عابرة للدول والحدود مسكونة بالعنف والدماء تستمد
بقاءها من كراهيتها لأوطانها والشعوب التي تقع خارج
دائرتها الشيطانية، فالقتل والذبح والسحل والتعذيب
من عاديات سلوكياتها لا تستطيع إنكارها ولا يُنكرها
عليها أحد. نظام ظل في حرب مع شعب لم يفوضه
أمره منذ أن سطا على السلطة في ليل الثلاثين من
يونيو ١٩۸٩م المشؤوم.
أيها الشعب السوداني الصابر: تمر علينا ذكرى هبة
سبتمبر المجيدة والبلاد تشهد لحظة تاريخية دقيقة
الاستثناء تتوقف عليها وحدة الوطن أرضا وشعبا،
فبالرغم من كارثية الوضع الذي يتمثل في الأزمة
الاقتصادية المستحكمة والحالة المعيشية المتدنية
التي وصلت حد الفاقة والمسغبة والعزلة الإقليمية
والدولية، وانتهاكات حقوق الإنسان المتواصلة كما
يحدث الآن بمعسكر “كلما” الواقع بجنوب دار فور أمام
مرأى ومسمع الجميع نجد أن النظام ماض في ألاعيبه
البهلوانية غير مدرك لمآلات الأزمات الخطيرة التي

ACTIVITY ▸
Retype the entries above exactly, but only from the line containing "من عاديات سلوكياتها" through the line containing "فبالرغم من كارثية الوضع الذي يتمثل في الأزمة", both included.

EXERCISE SOLUTION ▸
من عاديات سلوكياتها لا تستطيع إنكارها ولا يُنكرها
عليها أحد. نظام ظل في حرب مع شعب لم يفوضه
أمره منذ أن سطا على السلطة في ليل الثلاثين من
يونيو ١٩۸٩م المشؤوم.
أيها الشعب السوداني الصابر: تمر علينا ذكرى هبة
سبتمبر المجيدة والبلاد تشهد لحظة تاريخية دقيقة
الاستثناء تتوقف عليها وحدة الوطن أرضا وشعبا،
فبالرغم من كارثية الوضع الذي يتمثل في الأزمة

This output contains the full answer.